13 de Março de 2010 - A-HA NO CITIBANK HALL


Meu irmão é um cara que apesar de ter muito talento, e de conhecer muita coisa sobre música, sempre se embanana e acaba trocando o nome das bandas. Além disso, apesar de gostar de Rock, ele tem predileção por coisas que vão mais pro Pop, e algumas até bastante melosas. Muitas das vezes em que eu o sacaneio por um desses motivos, ele vem com a seguinte resposta:
"- Junior, fica na sua, que você gosta de A-ha!"
E realmente, sempre gostei do popzinho careta desses noruegueses. E comparando com as coisas que ouço, chega a destoar. Pode-se dizer que A-ha é um dos meus pontos fracos, talvez revele outros em novas postagens, ou quem sabe, já mostrei em algumas anteriores...
Em 1988, cursava no colégio o que era conhecido como Ginásio, e ouvia quase todo dia, geralmente na volta da escola, a música "Stay on These Roads" (primeira faixa do terceiro LP, com o mesmo nome), normalmente pensando em alguma menina da sala por quem mantinha amor platônico. Esse disco tinha no mínimo seis hits que tocavam nas rádios sem parar.
No ano seguinte, se apresentaram na Apoteose, e não me lembro ao certo o motivo de não ter ido no show. Em 2001, tocaram na noite de maior público da segunda edição do Rock In Rio, só que nessa época eu já estava totalmente sugado pelo som mais pesado, mas não deixei de acompanhar a transmissão pela TV.
Os anos se passaram, e fui trocando a minha já extensa coleção de LPs por CDs, e fui me esquecendo e deixando de lado o A-ha.
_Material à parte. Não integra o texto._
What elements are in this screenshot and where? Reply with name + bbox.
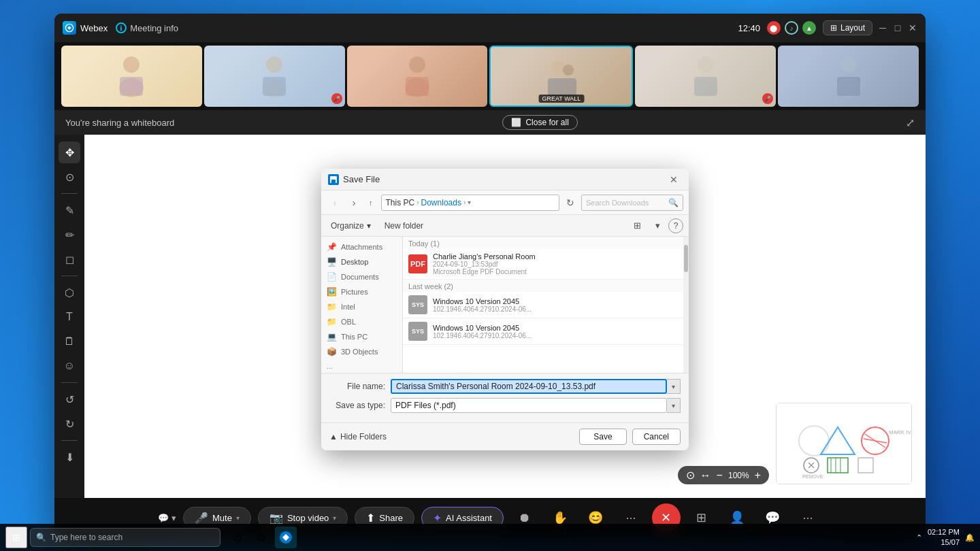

Pra exemplificar, não tenho nenhum de seus CDs ou DVDs, apenas dois vinis.
Tomado por uma grande nostalgia, resolvi conferir o show do Rio da 'Farewell Tour'. Acho essa história de "Turnê de despedida" uma grande cascata: Ozzy todo ano anuncia seus últimos shows, e está sempre na estrada; e o Simply Red já tinha dado adeus numa apresentação no Citibank Hall no ano passado, e vai voltar à casa em 2010. Então, o trio da terra do bacalhau, ainda deve voltar pra encher o bolso em palcos brasileiros.
Com cerca de 7 mil espectadores, a maioria de balzaqueanas e quarentonas muito bem maquiadas e vestidas, loucas pra conferir se o vocalista Morten Harket (49 anos) ainda é o mesmo dos posters que enfeitavam as paredes de seus quartos, quando eram ingênuas adolescentes. E não é que o cara continua inteirão! Como se fosse conservado em formol. É claro que o tempo passou, mas não fez grandes estragos no seu visual, da mesma forma que com seus companheiros Paul Waaktaar-Savoy (guitarra) e Magne Furuholmen (teclados), sendo que o último cultivava ainda um pequeno "mullett" eu usava um paletó cinza com ombreiras, chegando a brincar com o público: "Sempre toco no Rio com este paletó, ele me dá sorte.". Mais anos 80 impossível!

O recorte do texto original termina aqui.